8 min read · Uplevel editorial

In the early 1990s, a biochemist at Monash University in Melbourne named Frank Ng was working on a problem that had frustrated pharmaceutical researchers for decades: human growth hormone is a molecule that does too many things at once. It promotes fat breakdown. It drives muscle and tissue growth. It stimulates the liver to produce IGF-1, a powerful growth factor. It influences glucose metabolism. It affects bone density, skin thickness, cardiac function, and half a dozen other systems. The breadth of its activity was both its appeal and its fundamental commercial and clinical problem — because when you give someone exogenous HGH to get one of those effects, you get the others too, and some of them are effects you don't want.

Ng's question was whether you could separate them. Whether the fat-metabolism signal and the growth signal lived in different parts of the molecule.

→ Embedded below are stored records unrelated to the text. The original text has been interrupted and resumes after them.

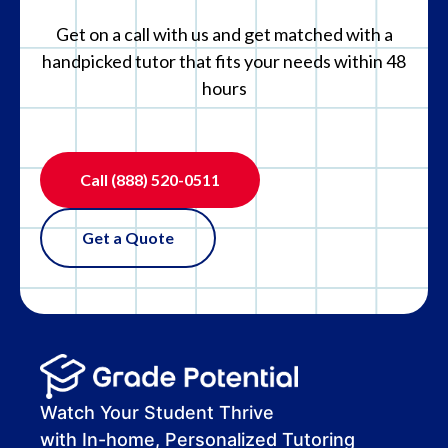
Get on a call with us and get matched with a
handpicked tutor that fits your needs within 48
hours
Call
(888) 520-0511
Get a Quote
Watch Your Student Thrive
with In-home, Personalized Tutoring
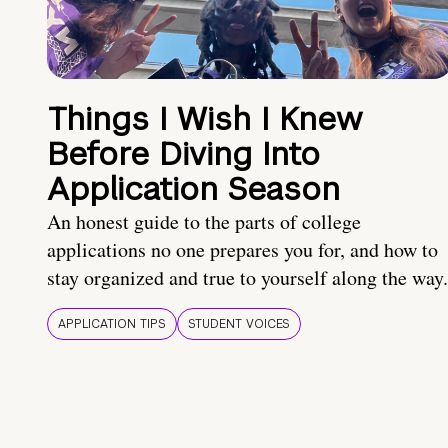
Things I Wish I Knew
Before Diving Into
Application Season
An honest guide to the parts of college
applications no one prepares you for, and how to
stay organized and true to yourself along the way.
APPLICATION TIPS
STUDENT VOICES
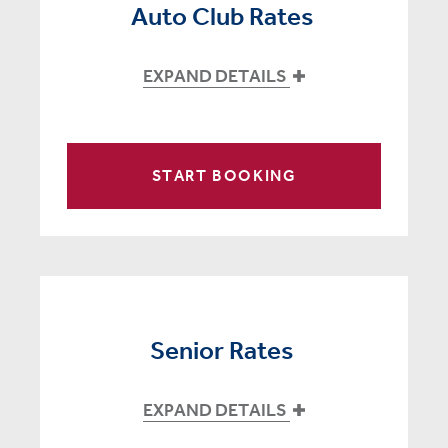
Auto Club Rates
EXPAND DETAILS
START BOOKING
Senior Rates
EXPAND DETAILS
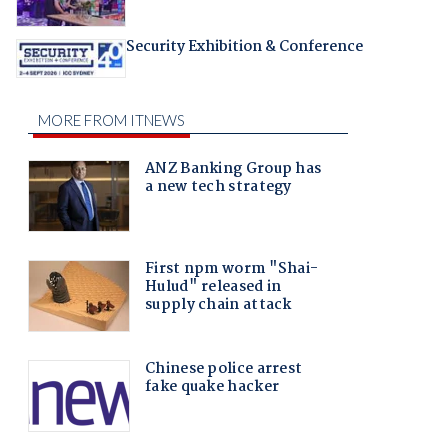
Security Exhibition & Conference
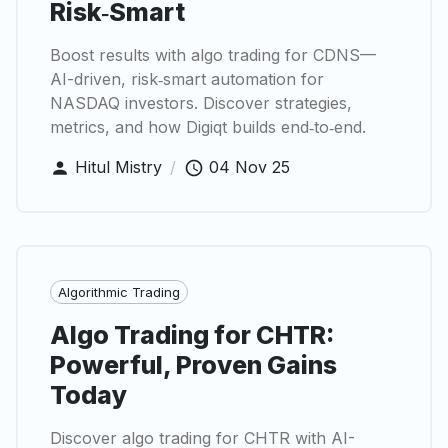
Risk‑Smart
Boost results with algo trading for CDNS—
AI-driven, risk‑smart automation for
NASDAQ investors. Discover strategies,
metrics, and how Digiqt builds end‑to‑end.
Hitul Mistry
/
04 Nov 25
Algorithmic Trading
Algo Trading for CHTR:
Powerful, Proven Gains
Today
Discover algo trading for CHTR with AI-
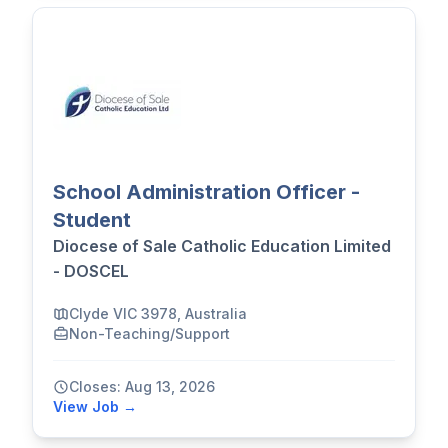
School Administration Officer -
Student
Diocese of Sale Catholic Education Limited
- DOSCEL
Clyde VIC 3978, Australia
Non-Teaching/Support
Closes: Aug 13, 2026
View Job →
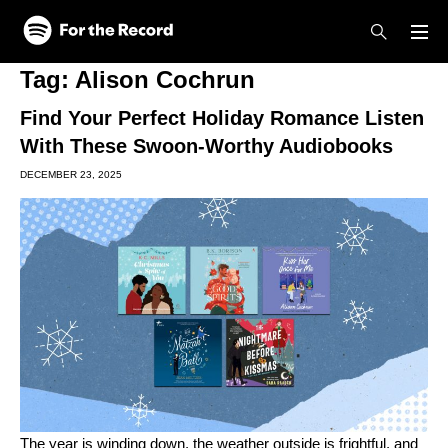
Skip to main content
Skip to footer
Tag:
Alison Cochrun
Find Your Perfect Holiday Romance Listen
With These Swoon-Worthy Audiobooks
DECEMBER 23, 2025
The year is winding down, the weather outside is frightful, and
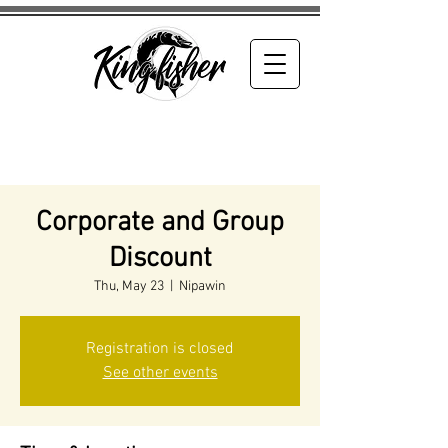
Corporate and Group
Discount
Thu, May 23
  |  
Nipawin
Registration is closed
See other events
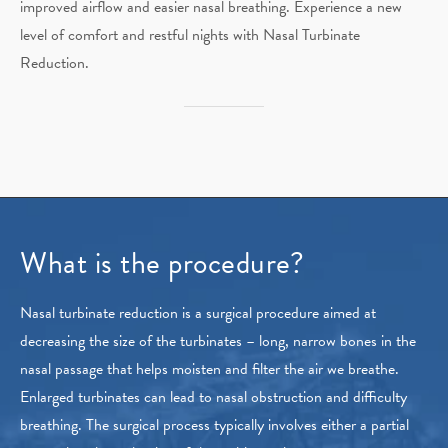
improved airflow and easier nasal breathing. Experience a new
level of comfort and restful nights with Nasal Turbinate
Reduction.
What is the procedure?
Nasal turbinate reduction is a surgical procedure aimed at
decreasing the size of the turbinates – long, narrow bones in the
nasal passage that helps moisten and filter the air we breathe.
Enlarged turbinates can lead to nasal obstruction and difficulty
breathing. The surgical process typically involves either a partial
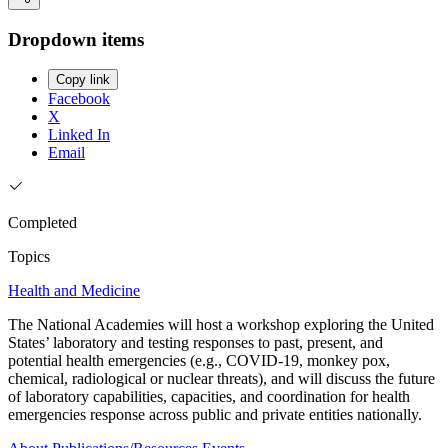
Dropdown items
Copy link
Facebook
X
Linked In
Email
Completed
Topics
Health and Medicine
The National Academies will host a workshop exploring the United
States’ laboratory and testing responses to past, present, and
potential health emergencies (e.g., COVID-19, monkey pox,
chemical, radiological or nuclear threats), and will discuss the future
of laboratory capabilities, capacities, and coordination for health
emergencies response across public and private entities nationally.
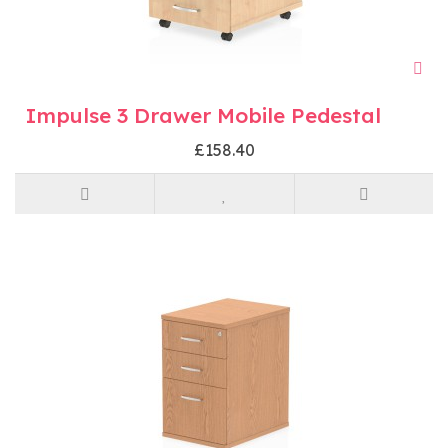
Impulse 3 Drawer Mobile Pedestal
£158.40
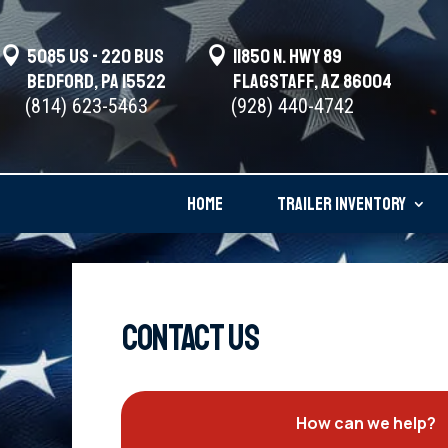

5085 US - 220 BUS

11850 N. Hwy 89
Bedford, PA 15522
Flagstaff, AZ 86004
(814) 623-5463
(928) 440-4742
HOME
TRAILER INVENTORY
CONTACT US
How can we help?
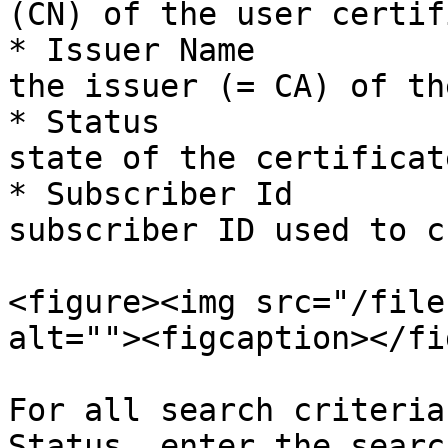
(CN) of the user certif
* Issuer Name          
the issuer (= CA) of th
* Status               
state of the certificate
* Subscriber Id        
subscriber ID used to c
<figure><img src="/file
alt=""><figcaption></fi
For all search criteria
Status, enter the searc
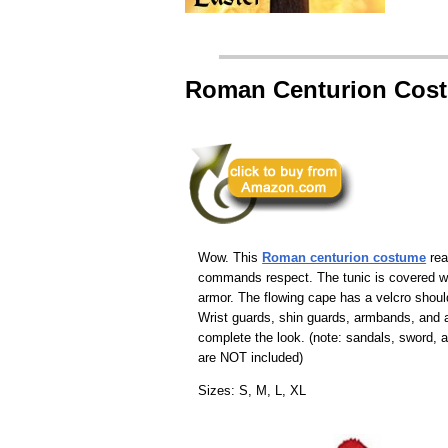
Roman Centurion Cos
Wow. This
Roman centurion costume
rea
commands respect. The tunic is covered w
armor. The flowing cape has a velcro shoul
Wrist guards, shin guards, armbands, and
complete the look. (note: sandals, sword, a
are NOT included)
Sizes: S, M, L, XL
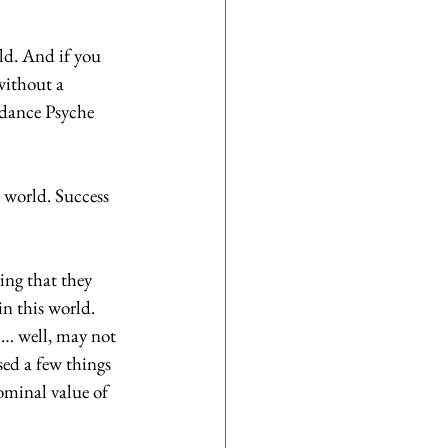
ld. And if you 
without a 
ndance Psyche 
e world. Success 
ing that they 
in this world. 
1… well, may not 
sed a few things 
ominal value of 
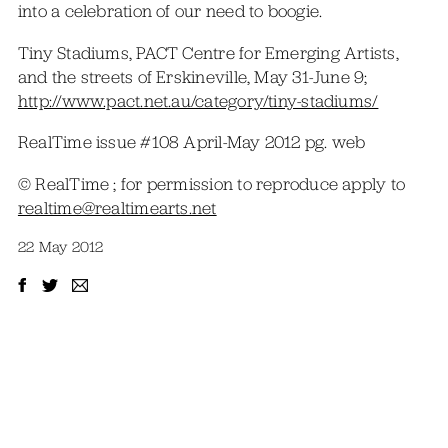
into a celebration of our need to boogie.
Tiny Stadiums, PACT Centre for Emerging Artists,
and the streets of Erskineville, May 31-June 9;
http://www.pact.net.au/category/tiny-stadiums/
RealTime issue #108 April-May 2012 pg. web
© RealTime ; for permission to reproduce apply to
realtime@realtimearts.net
22 May 2012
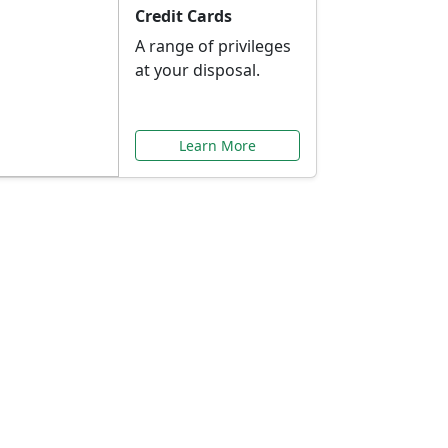
Credit Cards
A range of privileges
at your disposal.
Learn More
or You
ilored to your needs.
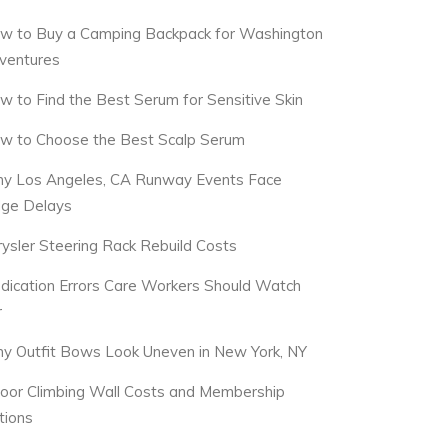
w to Buy a Camping Backpack for Washington
ventures
w to Find the Best Serum for Sensitive Skin
w to Choose the Best Scalp Serum
y Los Angeles, CA Runway Events Face
dge Delays
rysler Steering Rack Rebuild Costs
dication Errors Care Workers Should Watch
r
y Outfit Bows Look Uneven in New York, NY
door Climbing Wall Costs and Membership
tions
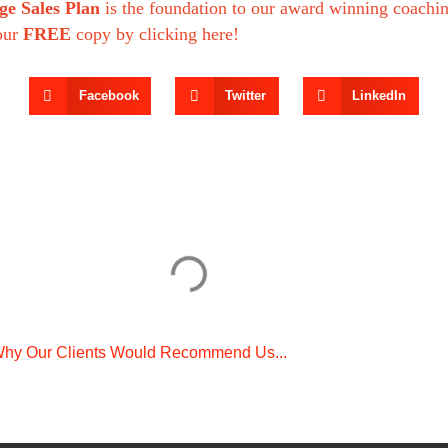
ge Sales Plan
is the foundation to our award winning coachi
our
FREE
copy by clicking here!
Facebook
Twitter
LinkedIn
hy Our Clients Would Recommend Us...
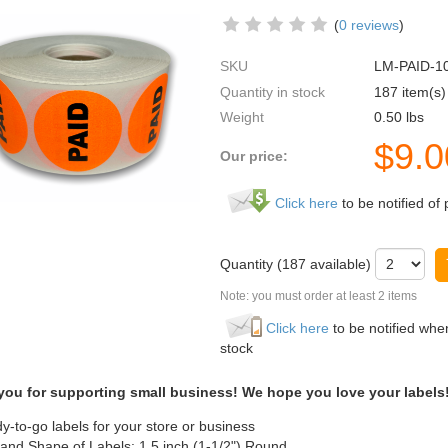
(
0 reviews
)
SKU
LM-PAID-1
Quantity in stock
187 item(s)
Weight
0.50
lbs
$
9.0
Our price:
Click here
to be notified of 
Quantity (
187
available)
Note: you must order at least 2 items
Click here
to be notified when
stock
you for supporting small business! We hope you love your labels
y-to-go labels for your store or business
 and Shape of Labels: 1.5 inch (1-1/2") Round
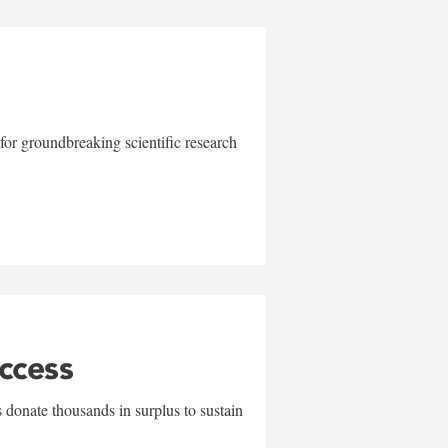
for groundbreaking scientific research
uccess
 donate thousands in surplus to sustain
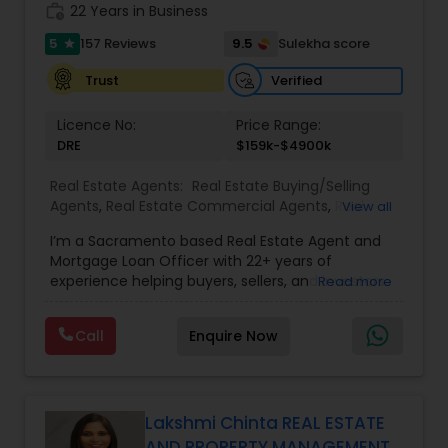
work_history
transparent, timely, and open communication.
22 Years in Business
5
9.5
157 Reviews
Sulekha score
star
Verified
Trust
Licence No:
Price Range:
DRE
$159k-$4900k
Real Estate Agents:
Real Estate Buying/Selling
Agents
,
Real Estate Commercial Agents
,
Real
View all
Estate Residential Agents
,
Buyers Agents
,
Sellers
I’m a Sacramento based Real Estate Agent and
Agents
Mortgage Loan Officer with 22+ years of
experience helping buyers, sellers, and investors
Read more
navigate both sides of the transaction—real
estate and lending. My background in software
Call
Enquire Now
engineering and dual master’s degrees in
computer science and mathematics give me a
unique advantage: I analyze deals with precision,
anticipate issues early, and simplify complex
information so clients feel confident at every
Lakshmi Chinta REAL ESTATE
step. I specialize in: • Residential & commercial
AND PROPERTY MANAGEMENT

It wasn't a naive question. By the early 1990s, researchers had been mapping the functional regions of human growth hormone for years, and there were suggestive findings. The hGH molecule is 191 amino acids long, a relatively large peptide hormone, and different segments of it appeared to engage different receptors and signaling pathways. The growth-promoting, IGF-1-stimulating effects seemed to cluster around a different region of the molecule than the lipolytic — fat-breakdown — signaling. Ng's group at Monash focused on the C-terminal end of the molecule: specifically, amino acids 176 through 191, the last sixteen residues of the chain. The fragment was synthesized with an additional tyrosine residue at the N-terminus for stability and practical synthesis purposes, making it a 15-amino-acid fragment plus the added tyrosine — a compound that would eventually be called AOD-9604, with AOD standing for anti-obesity drug.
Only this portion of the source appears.